Sara Miles experiences her first communion, un-baptized, unprepared, unsuspecting. 

“Early one winter morning, when Katie was sleeping at her father’s house, I walked into St. Gregory’s Episcopal Church in San Francisco. I had no earthly reason to be there. I’d never heard a Gospel reading, never said the Lord’s Prayer. I was certainly not interested in becoming a Christian – or, as I thought of it rather less politely, a religious nut. But on other long walks, I’d passed the beautiful wooden building, with its shingled steeples and plain windows, and this time I went in, on an impulse, with no more than a reporter’s habitual curiosity.” (57)

“There was no organ, no choir, no pulpit: just the unadorned voices of the people, and long silences framed by the ringing of deep Tibetan bowls. I sang, too. It crossed my mind that this is ridiculous. We sat down and stood up, sang and sat down, waited and listened and stood up and sang, and it was all pretty peaceful and sort of interesting. “Jesus invites everyone to his table,” the woman announced, and we started moving up in a stately dance to the table in the rotunda. It has some dishes on it, and a pottery goblet. And then we gathered around that table. And there was more singing and standing, and someone was putting a piece of fresh, crumbly bread in my hands, saying “the body of Christ,” and handing me the goblet of sweet wine, saying “the blood of Christ,” and then something outrageous and terrifying happened. Jesus happened to me.” (58)

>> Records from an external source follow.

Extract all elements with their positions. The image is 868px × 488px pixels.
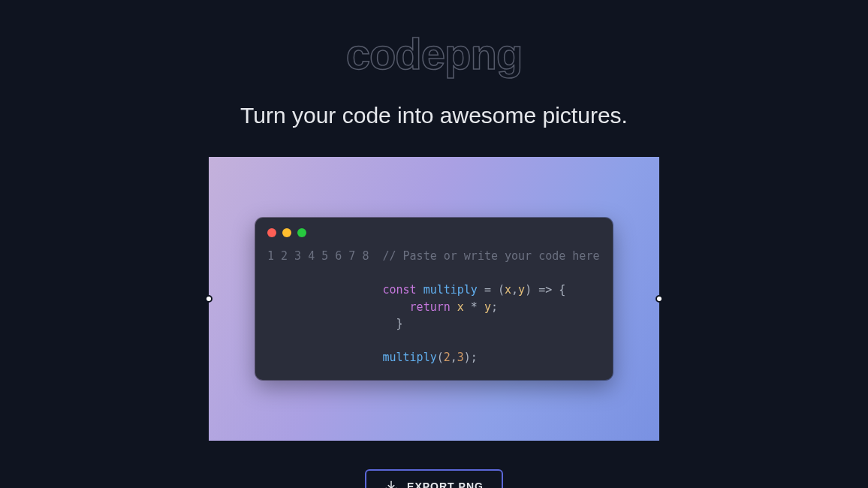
close-icon — [267, 228, 276, 237]
app-logo: codepng — [346, 29, 523, 79]
code-editor[interactable]: 1 2 3 4 5 6 7 8 // Paste or write your c… — [267, 248, 601, 366]
window-traffic-lights — [267, 228, 601, 237]
minimize-icon — [282, 228, 291, 237]
preview-canvas[interactable]: 1 2 3 4 5 6 7 8 // Paste or write your c… — [209, 157, 659, 441]
tagline: Turn your code into awesome pictures. — [240, 103, 628, 128]
code-content[interactable]: // Paste or write your code here const m… — [382, 248, 601, 366]
code-window: 1 2 3 4 5 6 7 8 // Paste or write your c… — [255, 218, 613, 380]
export-label: EXPORT PNG — [407, 480, 484, 488]
line-gutter: 1 2 3 4 5 6 7 8 — [267, 248, 382, 366]
maximize-icon — [297, 228, 306, 237]
preview-wrapper: 1 2 3 4 5 6 7 8 // Paste or write your c… — [209, 157, 659, 441]
export-png-button[interactable]: EXPORT PNG — [365, 469, 503, 488]
resize-handle-left[interactable] — [205, 295, 212, 303]
download-icon — [384, 480, 398, 488]
resize-handle-right[interactable] — [656, 295, 663, 303]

"I still can't explain my first communion. It made no sense. I was in tears and physically unbalanced: I felt as if I had just stepped off a curb or been knocked over, painlessly, from behind. The disconnect between what I thought was happening - I was eating a piece of bread; what I heard someone else say was happening - the piece of bread was the "body" of "Christ," a patently untrue or at best metaphorical statement; and what I knew was happening - God, named "Christ" or "Jesus," was real, and in my mouth - utterly short-circuited my ability to do anything but cry." (59)

Do you remember your first communion? What was/is your experience?